Neoliberalisme ditengarai menjerumuskan masyarakat dunia ketiga
dalam jerat kemiskinan. Pemerintah tak berdaya mengikuti nafsu serakah para
kapitalis global. Dibutuhkan pemimpin yang punya nyali besar untuk
menghadapinya.
KARENA tidak
mampu membeli beras, sejumlah keluarga miskin di beberapa daerah di Indonesia
bertahan hidup dengan makan nasi aking. Aking adalah nasi sisa yang dijemur dan
dikeringkan. Bila ditanak, nasi aking akan berwarna kekuningan dengan rasa
hambar. Apa boleh buat, sejak harga beras melambung di atas Rp 4.000 per
kilogram makanan pokok itu jadi barang mewah yang tak terbeli.

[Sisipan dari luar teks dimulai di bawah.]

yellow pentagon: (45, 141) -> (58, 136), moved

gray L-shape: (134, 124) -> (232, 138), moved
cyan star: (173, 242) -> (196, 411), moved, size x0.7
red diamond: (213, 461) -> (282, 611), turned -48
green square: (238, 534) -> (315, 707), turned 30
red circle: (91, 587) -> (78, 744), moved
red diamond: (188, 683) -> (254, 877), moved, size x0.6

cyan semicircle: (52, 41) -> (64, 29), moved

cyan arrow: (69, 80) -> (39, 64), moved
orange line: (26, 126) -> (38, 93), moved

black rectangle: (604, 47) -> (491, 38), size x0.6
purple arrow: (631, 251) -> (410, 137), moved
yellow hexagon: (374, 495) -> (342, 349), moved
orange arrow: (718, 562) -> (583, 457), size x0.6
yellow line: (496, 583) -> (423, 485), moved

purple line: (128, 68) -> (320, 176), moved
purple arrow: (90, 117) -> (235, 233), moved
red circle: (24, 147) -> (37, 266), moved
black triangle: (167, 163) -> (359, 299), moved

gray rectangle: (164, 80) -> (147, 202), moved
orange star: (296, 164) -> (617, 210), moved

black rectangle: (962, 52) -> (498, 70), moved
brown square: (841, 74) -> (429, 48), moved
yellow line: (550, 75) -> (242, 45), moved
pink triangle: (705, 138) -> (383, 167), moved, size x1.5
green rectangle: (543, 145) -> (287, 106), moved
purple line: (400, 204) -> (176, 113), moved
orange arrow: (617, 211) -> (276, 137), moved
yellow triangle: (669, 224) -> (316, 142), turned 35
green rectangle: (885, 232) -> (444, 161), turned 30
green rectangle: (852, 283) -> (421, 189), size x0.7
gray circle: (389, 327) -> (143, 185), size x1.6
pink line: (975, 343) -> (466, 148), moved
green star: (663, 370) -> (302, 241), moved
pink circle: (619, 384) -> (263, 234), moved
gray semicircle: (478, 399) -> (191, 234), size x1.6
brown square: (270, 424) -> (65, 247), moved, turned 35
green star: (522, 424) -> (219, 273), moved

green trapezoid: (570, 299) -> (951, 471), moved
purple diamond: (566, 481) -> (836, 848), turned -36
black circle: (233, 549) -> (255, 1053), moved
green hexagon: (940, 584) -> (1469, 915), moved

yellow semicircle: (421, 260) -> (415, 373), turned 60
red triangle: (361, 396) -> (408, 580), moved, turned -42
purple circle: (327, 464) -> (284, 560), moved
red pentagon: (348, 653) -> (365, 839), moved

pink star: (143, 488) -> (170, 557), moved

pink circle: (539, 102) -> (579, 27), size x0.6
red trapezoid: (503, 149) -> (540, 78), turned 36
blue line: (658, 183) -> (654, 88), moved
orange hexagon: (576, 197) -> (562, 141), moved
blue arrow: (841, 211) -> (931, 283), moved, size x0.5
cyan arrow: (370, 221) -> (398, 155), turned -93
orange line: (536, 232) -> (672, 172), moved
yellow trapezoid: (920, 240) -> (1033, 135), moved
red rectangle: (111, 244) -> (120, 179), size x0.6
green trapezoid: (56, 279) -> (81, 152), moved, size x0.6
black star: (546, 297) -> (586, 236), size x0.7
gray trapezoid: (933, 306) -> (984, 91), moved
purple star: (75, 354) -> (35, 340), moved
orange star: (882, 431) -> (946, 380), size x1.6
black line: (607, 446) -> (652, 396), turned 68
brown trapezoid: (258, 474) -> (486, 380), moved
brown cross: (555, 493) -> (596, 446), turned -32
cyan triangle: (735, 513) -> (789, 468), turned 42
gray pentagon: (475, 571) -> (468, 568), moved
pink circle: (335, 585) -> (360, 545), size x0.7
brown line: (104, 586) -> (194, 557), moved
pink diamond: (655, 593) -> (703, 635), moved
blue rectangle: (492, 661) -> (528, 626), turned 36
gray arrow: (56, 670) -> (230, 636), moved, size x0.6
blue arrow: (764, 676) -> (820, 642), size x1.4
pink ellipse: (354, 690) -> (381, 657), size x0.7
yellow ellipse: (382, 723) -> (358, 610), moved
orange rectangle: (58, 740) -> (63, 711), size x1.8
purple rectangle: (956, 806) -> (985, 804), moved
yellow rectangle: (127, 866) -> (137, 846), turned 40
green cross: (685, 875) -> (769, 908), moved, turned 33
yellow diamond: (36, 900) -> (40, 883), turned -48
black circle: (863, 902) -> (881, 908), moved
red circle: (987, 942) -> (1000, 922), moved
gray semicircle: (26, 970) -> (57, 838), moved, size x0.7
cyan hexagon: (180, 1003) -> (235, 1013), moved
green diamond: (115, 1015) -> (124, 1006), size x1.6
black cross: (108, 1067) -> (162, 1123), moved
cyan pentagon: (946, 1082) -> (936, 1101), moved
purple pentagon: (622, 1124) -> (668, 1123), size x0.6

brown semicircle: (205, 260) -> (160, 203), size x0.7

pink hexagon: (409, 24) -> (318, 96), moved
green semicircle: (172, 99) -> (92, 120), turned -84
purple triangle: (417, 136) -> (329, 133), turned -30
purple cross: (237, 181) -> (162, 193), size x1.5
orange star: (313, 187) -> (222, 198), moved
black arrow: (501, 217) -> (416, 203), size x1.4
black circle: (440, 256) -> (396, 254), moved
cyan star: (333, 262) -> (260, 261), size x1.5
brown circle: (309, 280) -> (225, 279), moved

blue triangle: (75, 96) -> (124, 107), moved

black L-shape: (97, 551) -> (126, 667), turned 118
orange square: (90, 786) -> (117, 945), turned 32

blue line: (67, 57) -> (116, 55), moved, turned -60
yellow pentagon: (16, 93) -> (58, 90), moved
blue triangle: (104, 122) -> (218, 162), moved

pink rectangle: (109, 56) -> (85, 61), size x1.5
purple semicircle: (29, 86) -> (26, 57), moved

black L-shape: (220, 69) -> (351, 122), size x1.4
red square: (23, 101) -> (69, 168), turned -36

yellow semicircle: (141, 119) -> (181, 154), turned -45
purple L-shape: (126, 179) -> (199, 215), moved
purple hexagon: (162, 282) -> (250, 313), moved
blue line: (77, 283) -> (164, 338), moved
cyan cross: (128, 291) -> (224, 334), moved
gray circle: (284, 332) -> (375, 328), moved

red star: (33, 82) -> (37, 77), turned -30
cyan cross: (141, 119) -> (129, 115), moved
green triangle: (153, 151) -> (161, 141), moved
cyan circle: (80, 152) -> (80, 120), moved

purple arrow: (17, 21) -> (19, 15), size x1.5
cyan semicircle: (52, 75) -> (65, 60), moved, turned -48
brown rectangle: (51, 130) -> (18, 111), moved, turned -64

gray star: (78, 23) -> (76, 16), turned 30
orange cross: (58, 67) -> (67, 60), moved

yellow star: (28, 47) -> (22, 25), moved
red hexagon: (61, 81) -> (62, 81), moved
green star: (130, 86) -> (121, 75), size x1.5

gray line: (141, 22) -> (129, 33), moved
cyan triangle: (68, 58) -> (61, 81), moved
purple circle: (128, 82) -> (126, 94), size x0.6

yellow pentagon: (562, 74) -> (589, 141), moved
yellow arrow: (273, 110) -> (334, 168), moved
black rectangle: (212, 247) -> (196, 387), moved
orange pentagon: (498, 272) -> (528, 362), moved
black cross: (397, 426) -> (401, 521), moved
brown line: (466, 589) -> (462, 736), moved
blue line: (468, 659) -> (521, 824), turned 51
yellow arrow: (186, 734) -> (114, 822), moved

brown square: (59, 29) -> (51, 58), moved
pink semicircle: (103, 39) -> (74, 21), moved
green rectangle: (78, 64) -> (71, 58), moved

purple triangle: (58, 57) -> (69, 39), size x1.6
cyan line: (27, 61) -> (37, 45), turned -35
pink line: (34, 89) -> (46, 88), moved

Sementara nasi aking hanya 1000-1500 rupiah per kilogram,
atau pemberian gratis dari tetangga.
Nasib tak
mengungtungkan itu setidaknya kini dijalani keluarga Emis (70) di Purwakarta,
keluarga Sarmini di Brebes, keluarga Fastimah (38) di Cirebon dan warga kampung
di desa mereka. Umumnya mereka para buruh tani yang sudah lama tak bekerja
lantaran lahan sawah di desanya mengering, atau nelayan miskin yang sulit
melaut akibat kenaikan BBM.
“Sejak harga
beras naik, menjadi di atas Rp 4.000 per liter dalam dua bulan lalu, saya sudah
tak sanggup membeli beras. Karena itu, sekarang terpaksa mengumpulkan sisa nasi
yang diberi tetangga,” ujar Emis warga Kampung Batulayang, Desa Cikaobandung,
Kecamatan Jatiluhur, Purwakarta, Jawa Barat.
Emis, Sarmini,
dan Fastimah adalah potret buram kemiskinan yang sempat terekspos media. Masih
ada jutaan rakyat yang bernasib serupa. Menurut data Biro Pusat Statistik
(BPS), hingga akhir 2006 lalu jumlah rakyat miskin sekitar 39,09 juta atau
setara 17,75 persen dari total 222 juta penduduk Indonesia.